§ Mr. PaiceTo ask the Secretary of State for Health (1) if he intends to accept the offer by the Salt Manufacturers Association to part-fund a review of the scientific evidence on dietary sodium intake; [132010]
(2) if he will list the evidence on which he based his policy that there is a causal link between salt and hypertension. [132009]
§ Yvette Cooper[holding answer 24 July 2000]: The evidence on the relationship between sodium consumption and blood pressure was considered by the Government's advisory committee, the Committee on Medical Aspects of Food and Nutrition Policy in its 1994 report entitled "Nutritional Aspects of Cardiovascular Disease." COMA concluded that sodium intake appears to be an important determinant of blood pressure in the population as a whole at least partly by influencing the rise of blood pressure with age. A diet lower in common salt, which is a major source of sodium, and higher in potassium would be 993W expected to result in lower blood pressure and a smaller rise in blood pressure with age. COMA recommended a reduction in the average intake of common salt by the adult population from the current level of about nine grams per day to six grams per day.

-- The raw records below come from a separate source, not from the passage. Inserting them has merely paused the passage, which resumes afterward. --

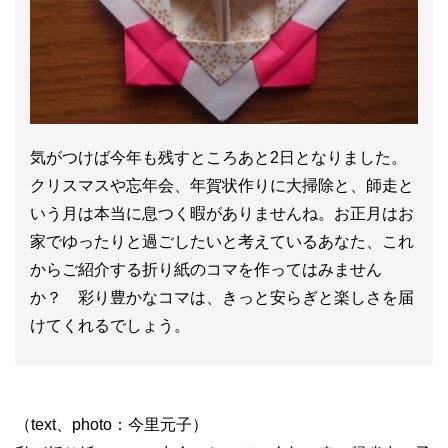
気がつけば今年も残すところあと2日となりました。
クリスマスや忘年会、年賀状作りに大掃除と、師走と
いう月は本当に息つく暇がありませんね。お正月はお
家でゆったりと過ごしたいと考えているあなた、これ
からご紹介する折り紙のコマを作ってはみません
か？ 彩り豊かなコマは、きっと安らぎと楽しさを届
けてくれるでしょう。
（text、photo：今里元子）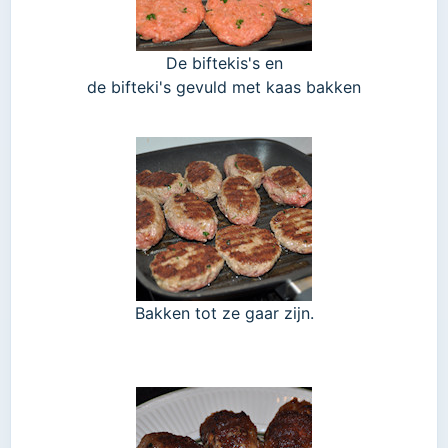
De biftekis's en
de bifteki's gevuld met kaas bakken
Bakken tot ze gaar zijn.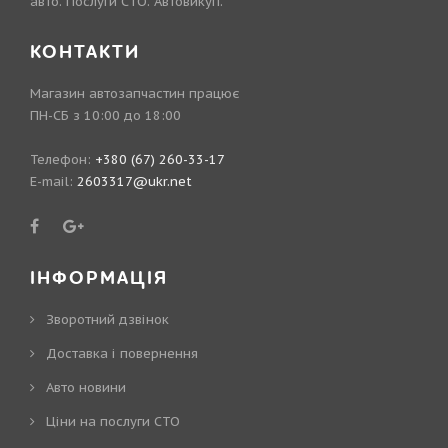
авто. Послуги СТО. Автовикуп.
КОНТАКТИ
Магазин автозапчастин працює
ПН-СБ з 10:00 до 18:00
Телефон:
+380 (67) 260-33-17
E-mail:
2603317@ukr.net
ІНФОРМАЦІЯ
Зворотний дзвінок
Доставка і повернення
Авто новини
Ціни на послуги СТО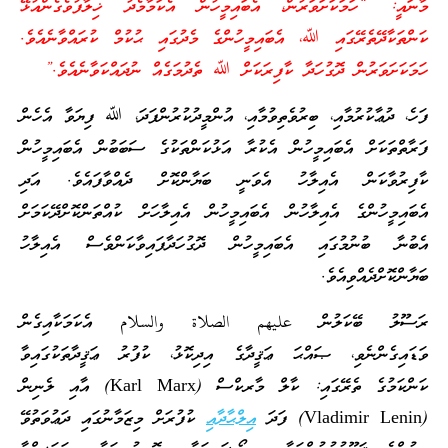
މާނައީ: “ހަމަކަށަވަރުން، އެބައިމީހުން އެކަމާމެދު ޚިލާފުވެގެންއުޅޭ
ކަންތަކާދޭތެރޭގައި ﷲ، އެބައިމީހުންގެ މެދުގައި ޙުކުމް ކުރައްވާނެއެވެ.
ހަމަކަށަވަރުން ދޮގުހަދާ ކާފިރަކަށް ﷲ ތެދުމަގެއް ނުދައްކަވާނެއެވެ.”
ފަހެ، ދުޢާކުރުމާއި، ބިރުވެތިވުމާއި، އުންމީދުކުރުންފަދަ، ﷲ ފިޔަވާ އެހެން
ފަރާތްތަކަށް އެބައިމީހުން އެކުރާ އަޅުކަންތަކުގެ ސަބަބުން އެބައިމީހުން
ކާފިރުވާކަން އެއިލާހު އެވަނީ ބަޔާންކޮށް ދެއްވާފައެވެ. އަދި
އެބައިމީހުންގެ އެއިލާހުން އެބައިމީހުން އެއިލާހަށް ކުއްތަންކޮށްދޭކަމަށް
އެބުނާ ބުނުމުގައި އެބައިމީހުން ދޮގުހަދާފައިވާކަންވެސް އެއިލާހު
ބަޔާންކޮށްދެއްވިއެވެ.
ރަސޫލު ބޭކަލުން عليهم الصلاة والسلام އެކަމަކާއިގެން
ވަޑައިގެންނެވި، ޞައްޙަ ޢަޤީދާގެ އިދިކޮޅު، ކުފުރު ޢަޤީދާތަކުގައިވާ
ކަންކަމުގެ ތެރޭގައި: ކާލް މާރކްސް (Karl Marx) އާއި ލެނިން
(Vladimir Lenin) ފަދަ
އިލްޙާދާއި
ކުފުރަށް މިޒަމާނުގައި ދަޢުވަތުވޭ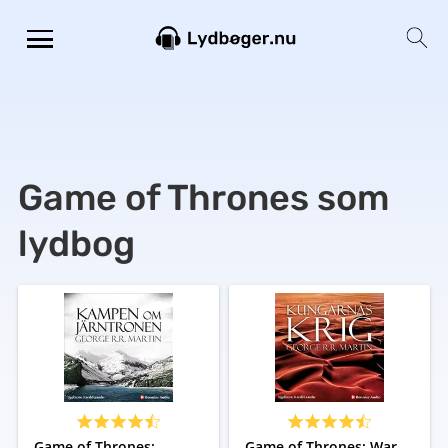
Game of Thrones som
lydbog
Game of Thrones:
Game of Thrones: War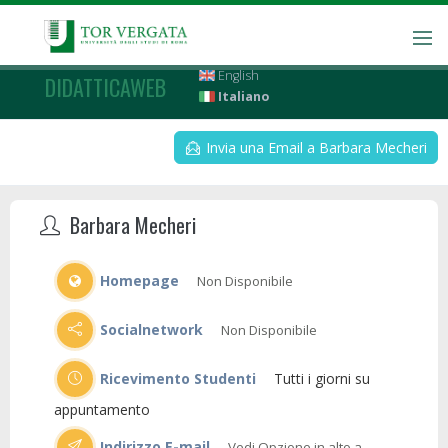
English
DIDATTICAWEB
Italiano
Invia una Email a Barbara Mecheri
Barbara Mecheri
Homepage
Non Disponibile
Socialnetwork
Non Disponibile
Ricevimento Studenti
Tutti i giorni su
appuntamento
Indirizzo E-mail
Vedi Opzione in alto a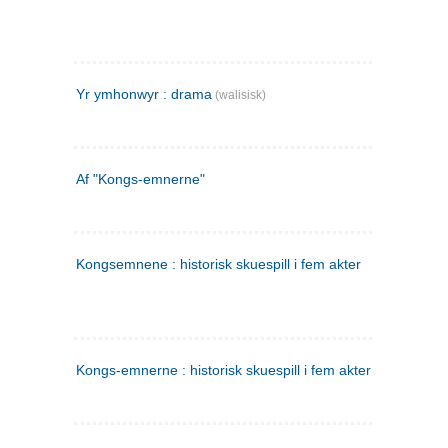
Yr ymhonwyr : drama
(walisisk)
Af "Kongs-emnerne"
Kongsemnene : historisk skuespill i fem akter
Kongs-emnerne : historisk skuespill i fem akter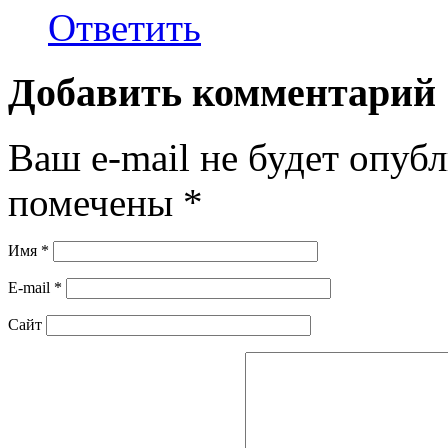
Ответить
Добавить комментарий
Ваш e-mail не будет опубл
помечены
*
Имя
*
E-mail
*
Сайт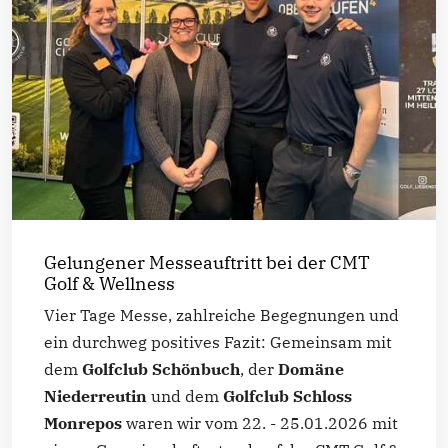
Gelungener Messeauftritt bei der CMT
Golf & Wellness
Vier Tage Messe, zahlreiche Begegnungen und
ein durchweg positives Fazit: Gemeinsam mit
dem
Golfclub Schönbuch
, der
Domäne
Niederreutin
und dem
Golfclub Schloss
Monrepos
waren wir vom 22. - 25.01.2026 mit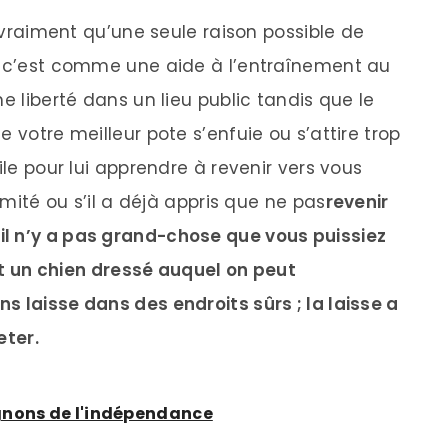
a vraiment qu’une seule raison possible de
et c’est comme une aide à l’entraînement au
e liberté dans un lieu public tandis que le
 votre meilleur pote s’enfuie ou s’attire trop
ile pour lui apprendre à revenir vers vous
ximité ou s’il a déjà appris que ne pas
revenir
l n’y a pas grand-chose que vous puissiez
est un chien dressé auquel on peut
s laisse dans des endroits sûrs ; la laisse a
eter.
gnons de l'indépendance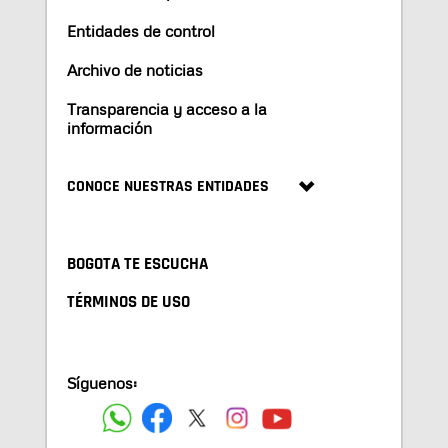
Entidades de control
Archivo de noticias
Transparencia y acceso a la
información
CONOCE NUESTRAS ENTIDADES
BOGOTA TE ESCUCHA
TÉRMINOS DE USO
Síguenos: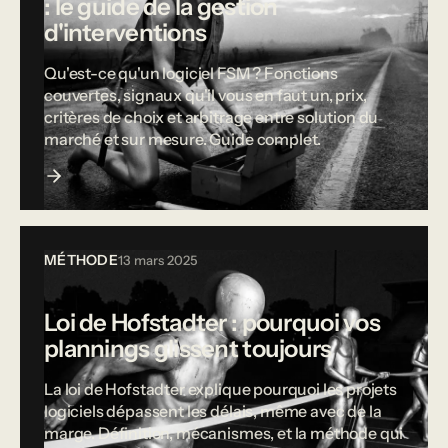
: le guide de la gestion
d'interventions
Qu'est-ce qu'un logiciel FSM ? Fonctions
couvertes, signaux qu'il vous en faut un, prix,
critères de choix et arbitrage entre solution du
marché et sur mesure. Guide complet.
MÉTHODE
13 mars 2025
Loi de Hofstadter : pourquoi vos
plannings glissent toujours
La loi de Hofstadter explique pourquoi les projets
logiciels dépassent les délais, même avec de la
marge. Définition, mécanismes, et la méthode qui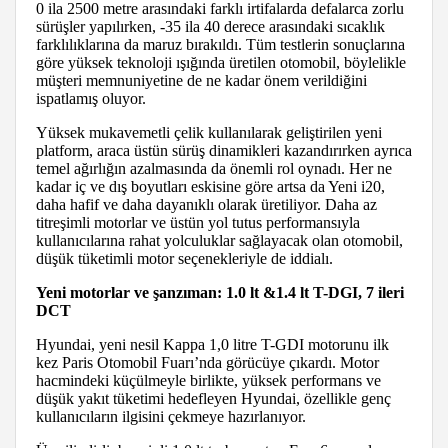
0 ila 2500 metre arasındaki farklı irtifalarda defalarca zorlu
sürüşler yapılırken, -35 ila 40 derece arasındaki sıcaklık
farklılıklarına da maruz bırakıldı. Tüm testlerin sonuçlarına
göre yüksek teknoloji ışığında üretilen otomobil, böylelikle
müşteri memnuniyetine de ne kadar önem verildiğini
ispatlamış oluyor.
Yüksek mukavemetli çelik kullanılarak geliştirilen yeni
platform, araca üstün sürüş dinamikleri kazandırırken ayrıca
temel ağırlığın azalmasında da önemli rol oynadı. Her ne
kadar iç ve dış boyutları eskisine göre artsa da Yeni i20,
daha hafif ve daha dayanıklı olarak üretiliyor. Daha az
titreşimli motorlar ve üstün yol tutus performansıyla
kullanıcılarına rahat yolculuklar sağlayacak olan otomobil,
düşük tüketimli motor seçenekleriyle de iddialı.
Yeni motorlar ve şanzıman: 1.0 lt &1.4 lt T-DGI, 7 ileri
DCT
Hyundai, yeni nesil Kappa 1,0 litre T-GDI motorunu ilk
kez Paris Otomobil Fuarı’nda görücüye çıkardı. Motor
hacmindeki küçülmeyle birlikte, yüksek performans ve
düşük yakıt tüketimi hedefleyen Hyundai, özellikle genç
kullanıcıların ilgisini çekmeye hazırlanıyor.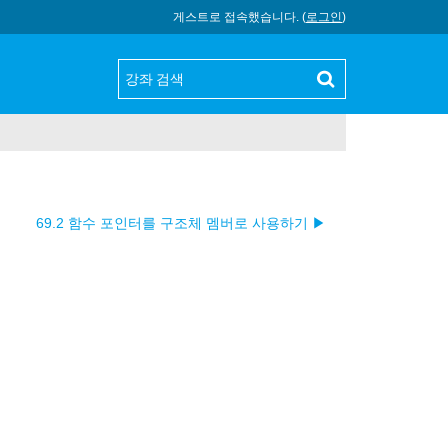
게스트로 접속했습니다. (
로그인
)
69.2 함수 포인터를 구조체 멤버로 사용하기 ▶︎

Recognising that there are differences of opinion in this area, a workshop was organised at the Department's request by the Faculty of Public Health Medicine (FPHM) in collaboration with the British Heart Foundation in December 1997 to consider the issues surrounding salt consumption and its effect on blood pressure and subsequent cardiovascular disease. The workshop endorsed COMA's advice, concluding that salt intake was one of a number of dietary and other lifestyle factors influencing blood pressure and that reducing salt intake would be an appropriate public health measure. We do not intend to review the evidence at this stage and therefore will not be accepting the offer of the Salt Manufactures Association.